Solid organ transplantation
Liver Transplantation
Whole or partial graft replacement of a failing liver.
01 Overview
Liver transplantation replaces a failing liver with a whole or partial graft from a deceased or living donor, and remains the only curative treatment for end-stage liver disease and selected liver cancers.
02 Anatomy
The recipient's diseased liver is removed and replaced with the donor graft, requiring anastomosis of the vena cava (or a piggyback technique preserving the recipient's own cava), portal vein, and hepatic artery, along with biliary reconstruction.
03 Physiology
The transplanted liver restores synthetic function, detoxification, bile production, and metabolic regulation. Its regenerative capacity allows partial grafts — such as those used in living-donor or split-liver transplantation — to grow to an adequate functional mass.
04 Indications
Common indications include:
- Decompensated cirrhosis
- Acute liver failure
- Hepatocellular carcinoma within accepted criteria
- Selected metabolic liver diseases
- Certain cholestatic liver diseases
05 Contraindications
Relative and absolute contraindications include:
- Uncontrolled extrahepatic malignancy
- Active substance use without stabilisation
- Severe irreversible cardiopulmonary disease
- Uncontrolled sepsis
- Anatomical factors precluding safe reconstruction
06 Donor Assessment
Deceased donor livers are assessed for size match, steatosis, and function, while living donors undergo detailed volumetric imaging and medical evaluation to confirm an adequate and safe remnant liver volume.
07 Recipient Assessment
Recipients are staged using validated severity scores, assessed for cardiopulmonary fitness and portal hypertension complications, and screened for factors affecting candidacy such as malignancy extent or infection.

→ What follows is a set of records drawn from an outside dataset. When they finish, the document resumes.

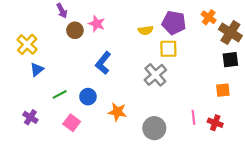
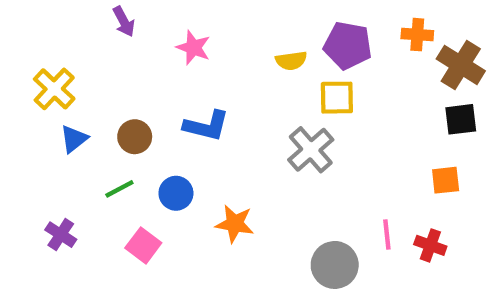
orange cross: (209, 17) -> (417, 35), turned -32
brown circle: (75, 30) -> (135, 137), moved
blue L-shape: (103, 63) -> (206, 126), turned -115
gray circle: (154, 128) -> (335, 265), moved

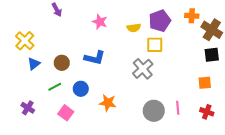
purple pentagon: (348, 45) -> (160, 21), turned -30
pink star: (193, 48) -> (100, 22), moved
red cross: (430, 245) -> (207, 112), moved
gray circle: (335, 265) -> (154, 111), moved

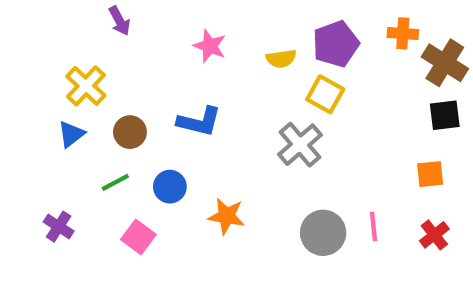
yellow cross: (25, 41) -> (86, 86), moved
yellow square: (155, 45) -> (325, 94), turned 30
red cross: (207, 112) -> (434, 235), turned 32

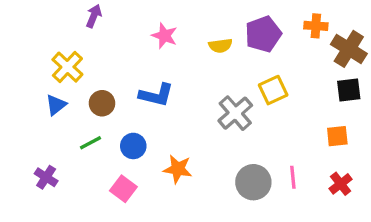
purple arrow: (119, 21) -> (94, 16), turned -130
yellow square: (325, 94) -> (273, 90), moved, turned 36
pink square: (138, 237) -> (123, 189), moved

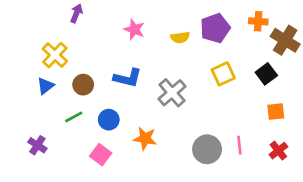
black square: (349, 90) -> (266, 74), moved, turned -30
gray cross: (235, 113) -> (172, 93), moved

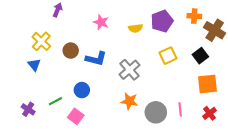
brown circle: (83, 85) -> (71, 51), moved
blue triangle: (45, 86) -> (34, 65), turned -32
orange square: (276, 112) -> (207, 84), size x1.5
green line: (74, 117) -> (55, 101), moved
orange star: (145, 138) -> (129, 101), moved

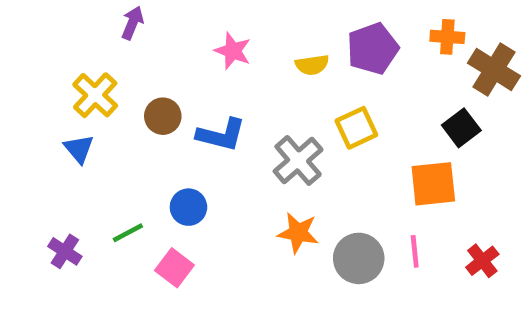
yellow square: (168, 56) -> (356, 128), moved
orange square: (207, 84) -> (433, 184), moved

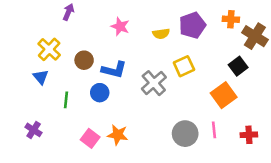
orange square: (433, 184) -> (224, 95), turned -30
blue circle: (188, 207) -> (100, 93), moved
green line: (128, 233) -> (66, 100), moved, turned -56
orange star: (298, 233) -> (118, 135), moved
red cross: (482, 261) -> (249, 135), turned 35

08 Surgical Technique (Summary)
Hepatectomy of the native liver is followed by graft implantation, with vascular reconstruction of the vena cava, portal vein, and hepatic artery, and biliary reconstruction performed either duct-to-duct or via a Roux-en-Y loop.
09 Immunosuppression (Overview)
Maintenance typically combines a calcineurin inhibitor with an antiproliferative agent and tapering corticosteroids. The liver is relatively immune-tolerant, often allowing lower long-term immunosuppression than other organs.
10 Complications
Recognised complications include:
- Primary graft non-function
- Hepatic artery thrombosis
- Biliary leak or stricture
- Acute or chronic rejection
- Recurrence of the original liver disease
11 Follow-up
Ongoing monitoring includes liver function tests, immunosuppressant levels, imaging surveillance for vascular and biliary complications, and screening for disease recurrence, cardiovascular risk, and new malignancy.
12 References
- AASLD Practice Guidelines
- OPTN/UNOS Policies
- European Association for the Study of the Liver (EASL) Guidelines
- International Liver Transplantation Society resources
This page is a concise educational summary written for learning and revision. It is not clinical guidance and must not be used for patient care decisions.